Stored records:
= Beginning of Section =
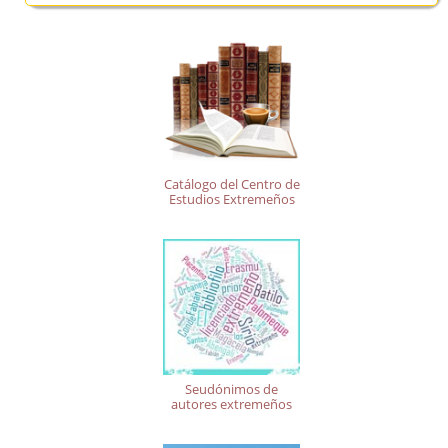
Catálogo del Centro de
Estudios Extremeños
Seudónimos de
autores extremeños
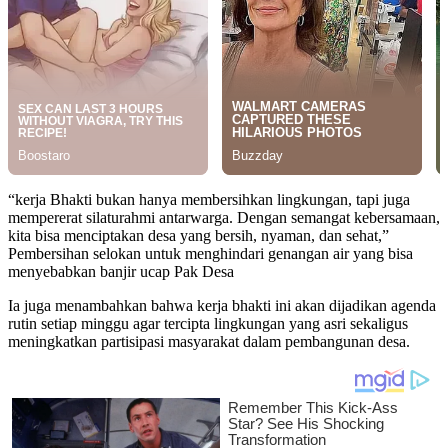
“kerja Bhakti bukan hanya membersihkan lingkungan, tapi juga
mempererat silaturahmi antarwarga. Dengan semangat kebersamaan,
kita bisa menciptakan desa yang bersih, nyaman, dan sehat,”
Pembersihan selokan untuk menghindari genangan air yang bisa
menyebabkan banjir ucap Pak Desa
Ia juga menambahkan bahwa kerja bhakti ini akan dijadikan agenda
rutin setiap minggu agar tercipta lingkungan yang asri sekaligus
meningkatkan partisipasi masyarakat dalam pembangunan desa.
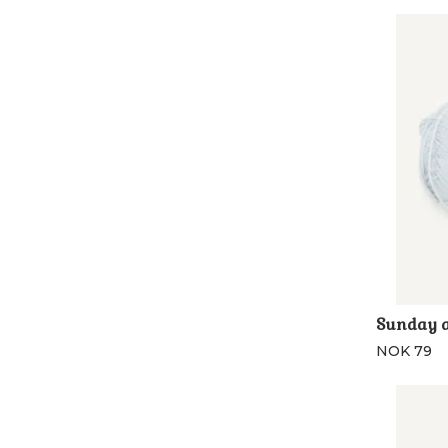
Sunday ar
NOK 79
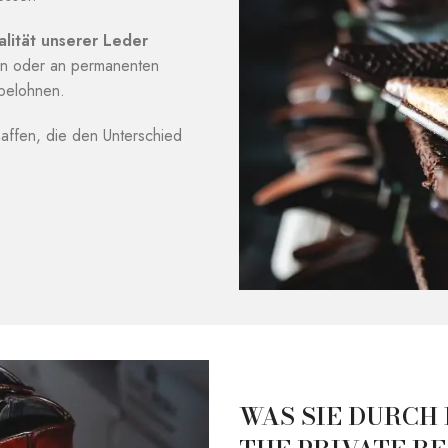
lität unserer Leder
ion oder an permanenten
belohnen.
affen, die den Unterschied
WAS SIE DURCH 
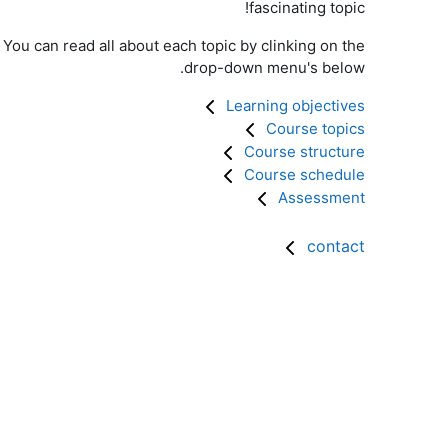
fascinating topic!
. You can read all about each topic by clinking on the
drop-down menu's below.
Learning objectives
Course topics
Course structure
Course schedule
Assessment
contact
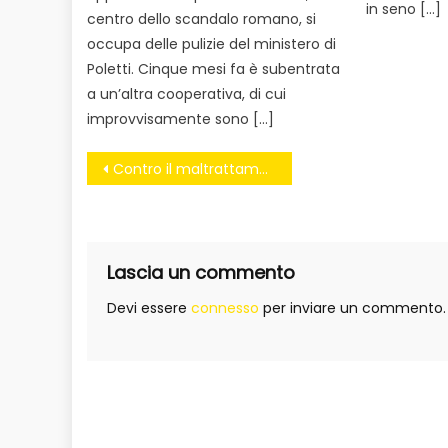
in seno […]
centro dello scandalo romano, si
occupa delle pulizie del ministero di
Poletti. Cinque mesi fa è subentrata
a un’altra cooperativa, di cui
improvvisamente sono […]
Navigazione
Contro il maltrattamento degli animali approvate le mozioni M5S. Adesso via al DDL!
articoli
Lascia un commento
Devi essere
connesso
per inviare un commento.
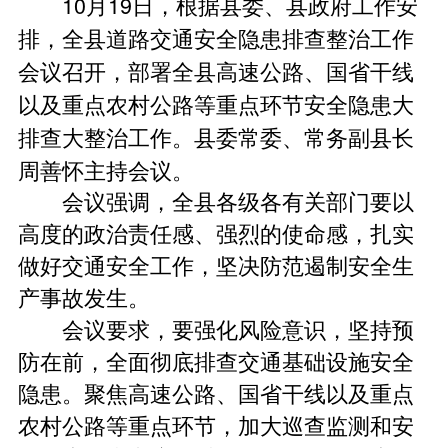
10月19日，根据县委、县政府工作安
排，全县道路交通安全隐患排查整治工作
会议召开，部署全县高速公路、国省干线
以及重点农村公路等重点环节安全隐患大
排查大整治工作。县委常委、常务副县长
周善怀主持会议。
会议强调，全县各级各有关部门要以
高度的政治责任感、强烈的使命感，扎实
做好交通安全工作，坚决防范遏制安全生
产事故发生。
会议要求，要强化风险意识，坚持预
防在前，全面彻底排查交通基础设施安全
隐患。聚焦高速公路、国省干线以及重点
农村公路等重点环节，加大巡查监测和安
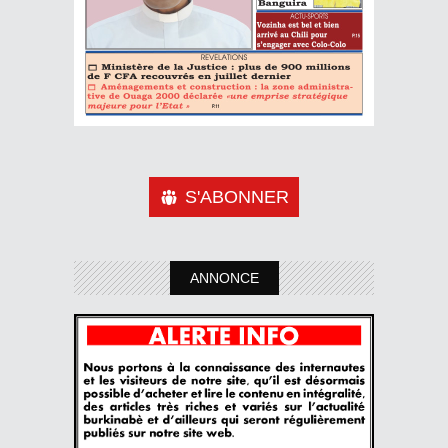
S'ABONNER
ANNONCE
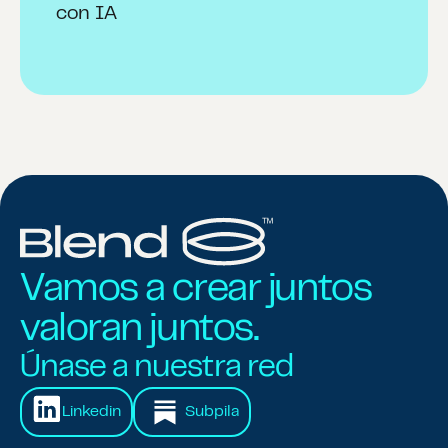
con IA
Vamos a crear juntos
valoran juntos.
Únase a nuestra red
Linkedin
Subpila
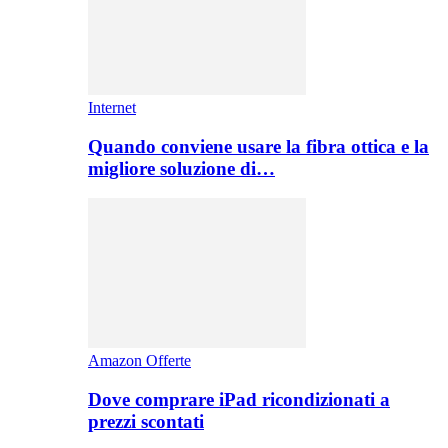
Internet
Quando conviene usare la fibra ottica e la
migliore soluzione di…
Amazon Offerte
Dove comprare iPad ricondizionati a
prezzi scontati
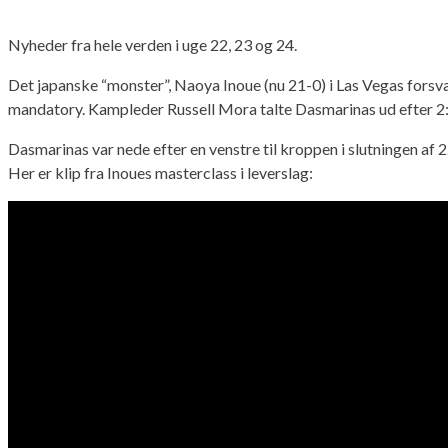
Nyheder fra hele verden i uge 22, 23 og 24.
Det japanske “monster”, Naoya Inoue (nu 21-0) i Las Vegas for
mandatory. Kampleder Russell Mora talte Dasmarinas ud efter 2:
Dasmarinas var nede efter en venstre til kroppen i slutningen af 
Her er klip fra Inoues masterclass i leverslag:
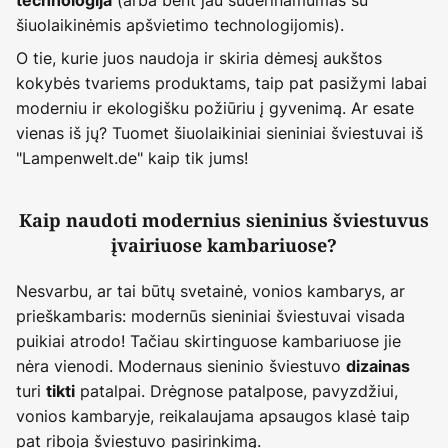
šiuolaikinėmis apšvietimo technologijomis).
O tie, kurie juos naudoja ir skiria dėmesį aukštos
kokybės tvariems produktams, taip pat pasižymi labai
moderniu ir ekologišku požiūriu į gyvenimą. Ar esate
vienas iš jų? Tuomet šiuolaikiniai sieniniai šviestuvai iš
"Lampenwelt.de" kaip tik jums!
Kaip naudoti modernius sieninius šviestuvus
įvairiuose kambariuose?
Nesvarbu, ar tai būtų svetainė, vonios kambarys, ar
prieškambaris: modernūs sieniniai šviestuvai visada
puikiai atrodo! Tačiau skirtinguose kambariuose jie
nėra vienodi. Modernaus sieninio šviestuvo
dizainas
turi
patalpai. Drėgnose patalpose, pavyzdžiui,
tikti
vonios kambaryje, reikalaujama apsaugos klasė taip
pat riboja šviestuvo pasirinkimą.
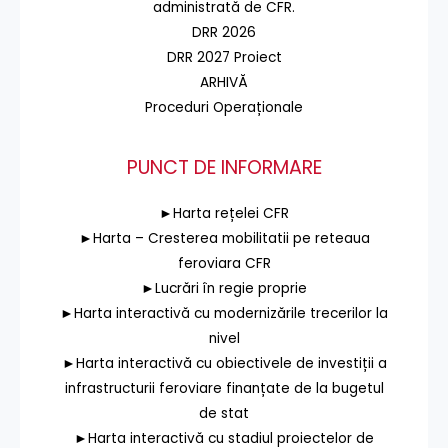
administrată de CFR.
DRR 2026
DRR 2027 Proiect
ARHIVĂ
Proceduri Operaționale
PUNCT DE INFORMARE
►Harta rețelei CFR
►Harta – Cresterea mobilitatii pe reteaua
feroviara CFR
►Lucrări în regie proprie
►Harta interactivă cu modernizările trecerilor la
nivel
►Harta interactivă cu obiectivele de investiții a
infrastructurii feroviare finanțate de la bugetul
de stat
►Harta interactivă cu stadiul proiectelor de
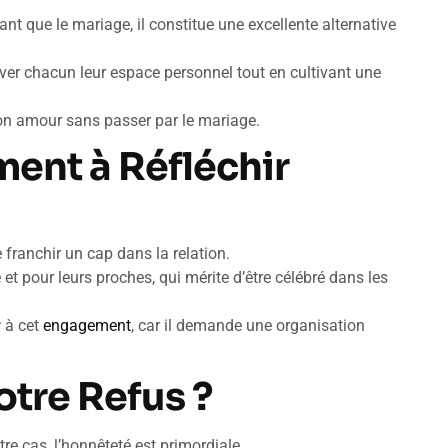
nt que le mariage, il constitue une excellente alternative
ver chacun leur espace personnel tout en cultivant une
son amour sans passer par le mariage.
ment à Réfléchir
 franchir un cap dans la relation.
et pour leurs proches, qui mérite d’être célébré dans les
r
à cet
engagement
, car il demande une organisation
tre Refus ?
tre cas, l’honnêteté est primordiale.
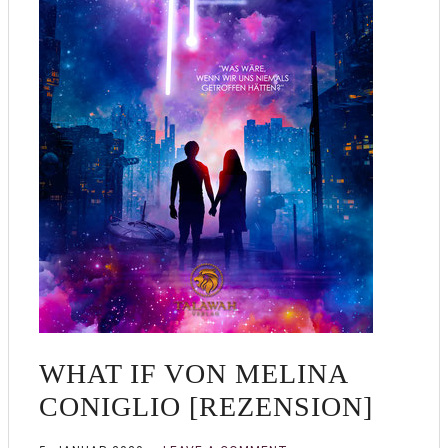
WHAT IF VON MELINA
CONIGLIO [REZENSION]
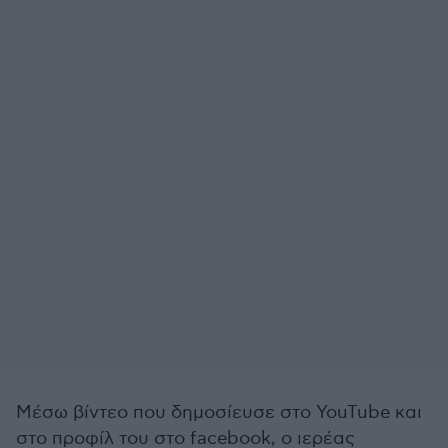
Μέσω βίντεο που δημοσίευσε στο YouTube και
στο προφίλ του στο facebook, ο ιερέας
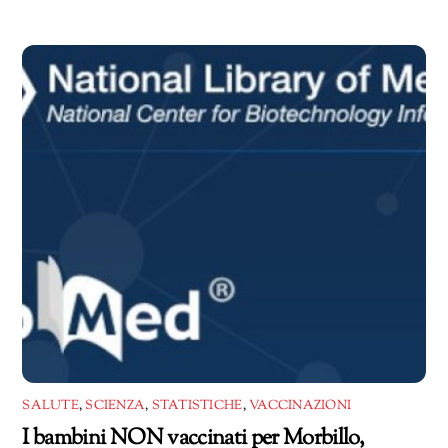
in
corso…
SALUTE
,
SCIENZA
,
STATISTICHE
,
VACCINAZIONI
I bambini NON vaccinati per Morbillo,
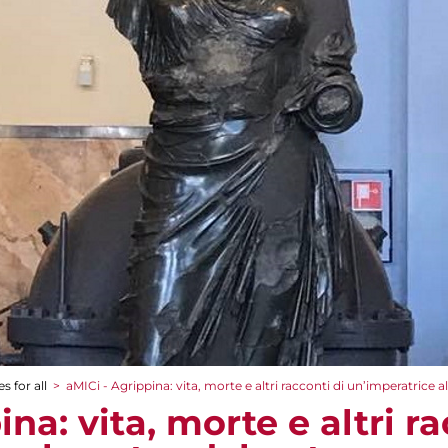
s for all
>
aMICi - Agrippina: vita, morte e altri racconti di un’imperatrice a
na: vita, morte e altri ra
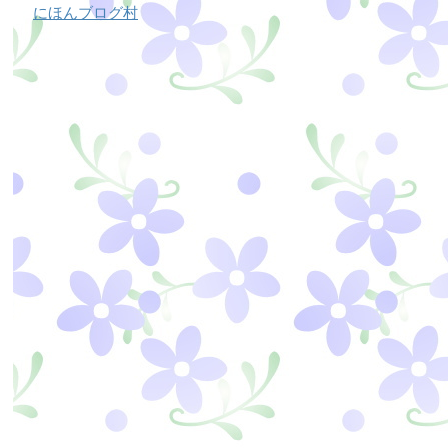
にほんブログ村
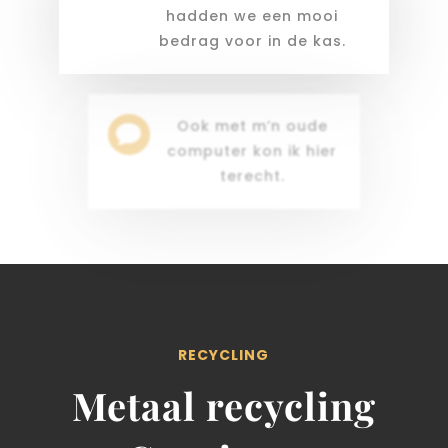
hadden we een mooi
bedrag voor in de kas.
Ook met m’n oude

computer kon ik hier
terecht.
RECYCLING
Metaal recycling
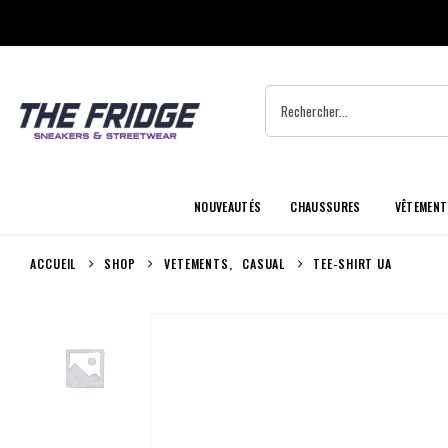
NOUVEAUTÉS
CHAUSSURES
VÊTEMENT
ACCUEIL
SHOP
VETEMENTS
,
CASUAL
TEE-SHIRT UA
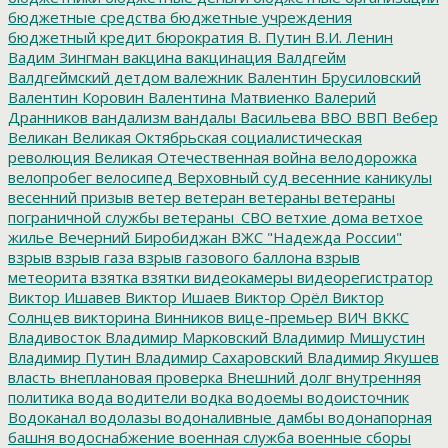
бюджетные средства
бюджетные учреждения
бюджетный кредит
бюрократия
В. Путин
В.И. Ленин
Вадим Зингман
вакцина
вакцинация
Валдгейм
Валдгеймский детдом
валежник
Валентин Брусиловский
Валентин Коровин
Валентина Матвиенко
Валерий
Дранников
вандализм
вандалы
Васильева
ВВО
ВВП
Вебер
Великан
Великая Октябрьская социалистическая
революция
Великая Отечественная война
велодорожка
велопробег
велосипед
Верховный суд
весенние каникулы
весенний призыв
ветер
ветеран
ветераны
ветераны
пограничной службы
ветераны_СВО
ветхие дома
ветхое
жилье
Вечерний Биробиджан
ВЖС "Надежда России"
взрыв
взрыв газа
взрыв газового баллона
взрыв
метеорита
взятка
взятки
видеокамеры
видеорегистратор
Виктор Ишавев
Виктор Ишаев
Виктор Орёл
Виктор
Солнцев
викторина
Винников
вице-премьер
ВИЧ
ВККС
Владивосток
Владимир Марковский
Владимир Мишустин
Владимир Путин
Владимир Сахаровский
Владимир Якушев
власть
внеплановая проверка
Внешний долг
внутренняя
политика
вода
водители
водка
водоемы
водоисточник
Водоканал
водолазы
водоналивные дамбы
водонапорная
башня
водоснабжение
военная служба
военные сборы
= End of Section =
■ Directions
Looking at the entries above, say how many lines hold the word "morte". Offer no other text.

■ Answer to the exercise
2